Note that the function does not cross $y$ at the top! This upper bound is at $1.618^{3}$. As you can see, it rounds off as it approaches the upper bound!
See this Graph for further insight: https://www.desmos.com/calculator/qqqfuyrhyp
I'm looking for the parametric equations for the curve shown: I already know $y(t)$, it's $y(t)=\frac{1-φ^{-1+t}}{1-φ}+φ^{-1}$; here $φ$ is $\frac{-1+\sqrt5}{2}$. So, all I need is to find $x(t)$, which will also be defined in terms of $φ$.
Thank you all!
The given parametric equation for $y(t)$ is incompatible with the graph of the curve. According to the graph, there should exist a real number $T$ such that $$ y(T)={1-\varphi^T\over1-\varphi}=\varphi^{-3}. $$ But that implies: $$ 1-\varphi^T=\varphi^{-3}(1-\varphi)=\varphi^{-1}, \quad\text{that is:}\quad \varphi^T=1-\varphi^{-1}, $$ and that is impossible, because $1-\varphi^{-1}=-\varphi<0$.

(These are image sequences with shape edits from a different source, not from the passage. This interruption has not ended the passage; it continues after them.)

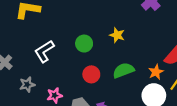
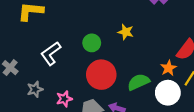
green semicircle: (123, 70) -> (138, 82), moved
red circle: (91, 74) -> (101, 75), size x1.6

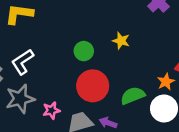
white L-shape: (51, 53) -> (22, 62), moved
gray star: (35, 89) -> (20, 99), size x1.6

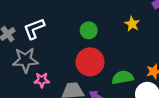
yellow star: (121, 41) -> (132, 24), moved
pink star: (51, 110) -> (42, 80), moved

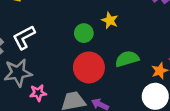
yellow star: (132, 24) -> (110, 20), moved
green semicircle: (123, 77) -> (127, 59), moved

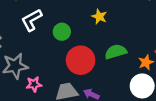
green circle: (84, 33) -> (62, 32), moved
white L-shape: (24, 37) -> (32, 20), moved

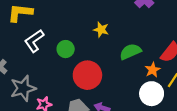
green semicircle: (116, 52) -> (130, 52), moved

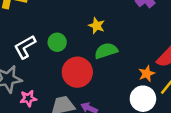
white L-shape: (34, 41) -> (25, 47), moved
green semicircle: (130, 52) -> (106, 51), moved

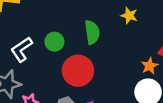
yellow star: (97, 26) -> (129, 15), moved
green semicircle: (106, 51) -> (92, 32), moved, turned 105

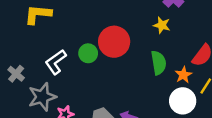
green semicircle: (92, 32) -> (159, 63), moved
red circle: (78, 71) -> (114, 42), moved

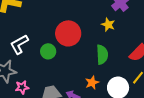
green circle: (88, 53) -> (48, 51), moved
orange star: (183, 75) -> (92, 83), moved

The same conclusion can be reached studying function $y(t)$, which is monotonically increasing and has upper bound $$ \lim\limits_{t\to+\infty}y(t)={1\over1-\varphi}=\varphi^{-2}<\varphi^{-3}. $$
EDIT.
With the modified definition $y(t)={1-\varphi^{t-1}\over1-\varphi}+\varphi^{-1}$ one can repeat the above computation for $T$ to find: $$ \varphi^{T-1}=1+\varphi-\varphi^{-1}=0, $$ which is possible only in the limit $T\to+\infty$.